¿Es imposible el diálogo? ¿Es que la globalización y sus polarizaciones nos han dejado sordos y mudos? ¿Puede mantenerse como forma de gobierno la apuesta a la resistencia y resignación de los mexicanos? Estas preguntas deberían incitarnos a reafirmar que la única opción válida que tenemos, de cara a tanta adversidad, es la palabra, el diálogo entre iguales en derechos y obligaciones.
Luego de que la globalización encandilara a más de uno, ha empezado a ser vista por no pocos como una construcción política y social que puede gobernarse y hasta convertirse en factor de cambio y de mejoramiento colectivo.
Por eso y otras razones, es que no puede aceptarse que la divisa o idea fuerza de una política popular democrática que busca hacer del actual un “capitalismo progresista”, como lo hicieran el presidente Roosevelt en los Estados Unidos de América y entre nosotros el general presidente Lázaro Cárdenas a finales de la década de los años 30 y a principios de la de los 40 del siglo pasado, sea apostar por la paciencia de los mexicanos o al derrumbe del muy vapuleado orden internacional heredado de la segunda posguerra. Lo que requerimos con urgencia es una política visionaria que apunte hacia una recuperación económica y social que nos ponga en el camino de un nuevo curso para nuestro desarrollo como sociedad y como nación.
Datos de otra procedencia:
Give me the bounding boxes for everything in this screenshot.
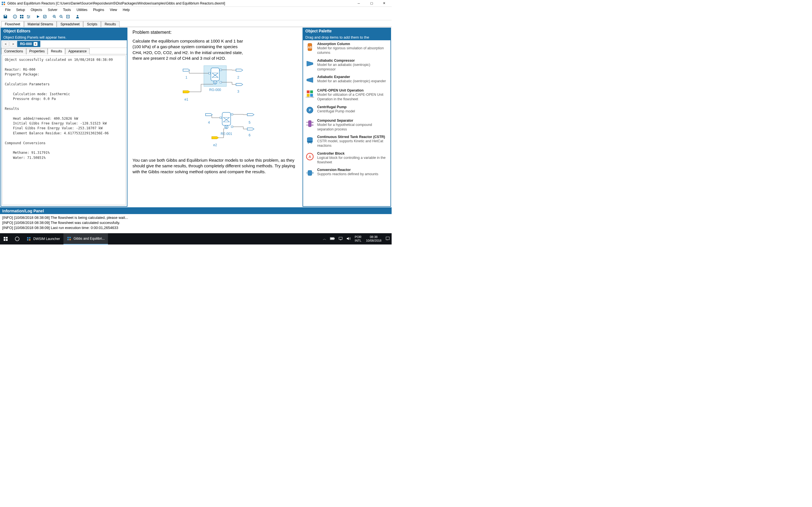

Nada más, pero nada menos.
Qué le pasó al Presidente en su largo andar por México que lo ha llevado a rechazar conversaciones con pensadores y críticos, sustento insustituible de una efectiva deliberación democrática, como la que necesitamos y nos merecemos, es un enigma que no se resuelve otorgando valor heurístico a pruebas de personalidad del Presidente. Desconfío también del peso que pueda tener en el análisis y el intercambio político, así como en las decisiones y acciones del poder, el “estilo personal de gobernar” que tanta celebridad adquiriera con los escritos de Daniel Cossío Villegas.
Lo que se nos ha caído encima, como surmenaje alevoso, es una acumulación de carencias e insuficiencias materiales e institucionales, junto con manifestaciones cotidianas de afectaciones de nuestra salud mental. Encarar una a una estas deficiencias y carencias, amenazas y realidades ominosas, debería ser el cometido principal de la tarea de gobierno la que, por cierto, no se circunscribe al Ejecutivo federal. Abarca, en un círculo inevadible, a todos los órdenes de gobierno y desde luego a los órganos colegiados representativos acuerpados en el Congreso de la Unión, los congresos locales y desde hace no mucho, los organismos constitucionales autónomos.
Mucho que hacer, sin duda, pero también mucho gobierno por desplegar sin necesidad de inventarnos nuevos instrumentos. Con lo que hay y más o menos funciona tenemos para rato. Sobre todo, si este nefasto inventario se pone en la perspectiva mayor de una crisis que, más allá del estancamiento, se ha alojado en el corazón mismo del Estado realmente existente.
De aquí la relevancia política crucial de plantearnos una reforma estatal a fondo, desde lo financiero y fiscal hasta el fortalecimiento del Poder Legislativo como única garantía para contar con una Ejecutivo eficaz y democrático. Ampliación democrática sin demasiados nuevos adjetivos.
Si el Presidente no quiere hacer gobierno y opta por el autoengaño, pronto la sociedad, en especial los más vulnerables, lo resentirán, y así vendrán reclamos y protestas y, al final, la salida sin lealtad. Se trata de un sendero tortuoso que, dada nuestra circunstancia, puede llevarnos a desembocaduras destructivas; del Estado y de los circuitos productivos, también de los tejidos que, deshilachados, todavía sostienen nuestros entendimientos elementales y la cohesión básica de las comunidades.
No se necesita importar una Casandra globalizada para trazar escenarios funestos. De desplegarse, podrían obligar al país todo a cambiar sus derroteros y buscar otras rutas de navegación, menos conocidas, pero a los ojos de muchos menos azarosas que la que el Presidente ha decidido.
Urge hacer gobierno y el mejor posible; hacerse cargo de la adversidad que se ha impuesto sobre el acceso de los “bienes terrenales”; cuidar como valor supremo el respeto y la relación entre nosotros, actitudes elementales que deben ilustrar nuestro duro andar a través de la adversidad y la penuria.
Hay que empezar a hacerlo ya, con el Presidente o sin él; a través y con las instituciones, como ayer decían los estudiantes socialistas en Berlín.
Alguna vez frente a un grupo de intelectuales que lo inquirían sobre el qué hacer, el general Cárdenas dijo algo así: defender y fortalecer las instituciones y organizar al pueblo. Y así es y debe ser.